Failure to Diagnose and Treat Thrombotic Thrombocytopenic Purpura (TTP)
WRSH partner Jason Rubin obtained a $2.7 million settlement in a case involving the death of a 43 year old mother of four as a result of a doctor's failure to diagnose and treat thrombotic thrombocytopenic purpura (TTP), a rare blood disorder which causes clots to form in the small blood vessels throughout the body.
Decedent presented to the hospital in December 2007 with weakness; bleeding gums, headaches, dizziness and shortness of breath. Significantly, she had a history of being diagnosed with TPP two years earlier at the same hospital and she was successfully treated with plasmapharesis a blood purification procedure. Upon presentation to the hospital in December 2007, a hematology consult was requested and he made a diagnosis of Evans Syndrome a rare autoimmune disorder in which the body makes antibodies which destroy red blood cells and platelets. He recommended treatment with corticosteroids, intravenous immune globulin and platelets. Shortly after being administered platelets, decedent coded and died. An autopsy was performed which determined the cause of death to be cardiac complications of TTP (occlusive blood clots of the myocardial arterioles).

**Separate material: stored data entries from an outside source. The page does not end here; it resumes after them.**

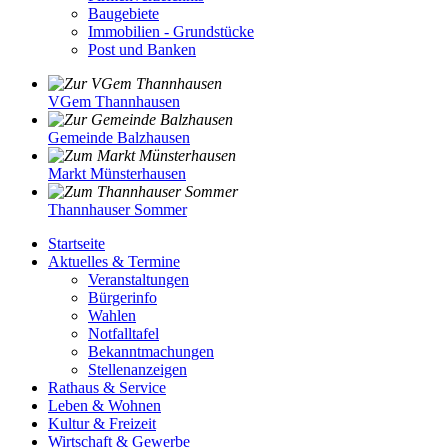
Baugebiete
Immobilien - Grundstücke
Post und Banken
VGem Thannhausen
Gemeinde Balzhausen
Markt Münsterhausen
Thannhauser Sommer
Startseite
Aktuelles & Termine
Veranstaltungen
Bürgerinfo
Wahlen
Notfalltafel
Bekanntmachungen
Stellenanzeigen
Rathaus & Service
Leben & Wohnen
Kultur & Freizeit
Wirtschaft & Gewerbe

Jason claimed that the medical evidence strongly pointed to the diagnosis of TTP and that the hematologist negligently diagnosed decedent and treated decedent for Evans Syndrome. Specifically, decedent had a history of TTP two years earlier and was, therefore, prone to relapse; her peripheral blood smear showed schistocytes (fragmented red blood cells) in the bloodstream a finding consistent with TTP; the Coombs test was negative a finding consistent with TTP and inconsistent with Evans Syndrome. Jason contended that administration of platelets which promoted the formation of blood clots as well as the failure to administer plasmapharesis, caused decedent' death.